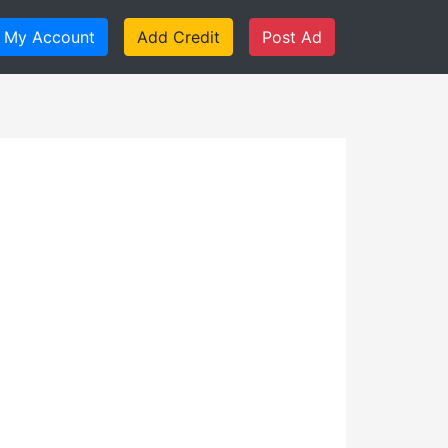
My Account
Add Credit
Post Ad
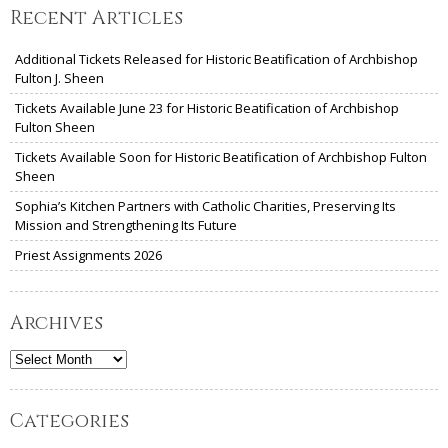
Recent Articles
Additional Tickets Released for Historic Beatification of Archbishop
Fulton J. Sheen
Tickets Available June 23 for Historic Beatification of Archbishop
Fulton Sheen
Tickets Available Soon for Historic Beatification of Archbishop Fulton
Sheen
Sophia’s Kitchen Partners with Catholic Charities, Preserving Its
Mission and Strengthening Its Future
Priest Assignments 2026
Archives
Archives
Categories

▬▬▬▬▬▬▬▬▬▬

Look through the data above and report every line in which "Archbishop" appears.

Additional Tickets Released for Historic Beatification of Archbishop
Tickets Available June 23 for Historic Beatification of Archbishop
Tickets Available Soon for Historic Beatification of Archbishop Fulton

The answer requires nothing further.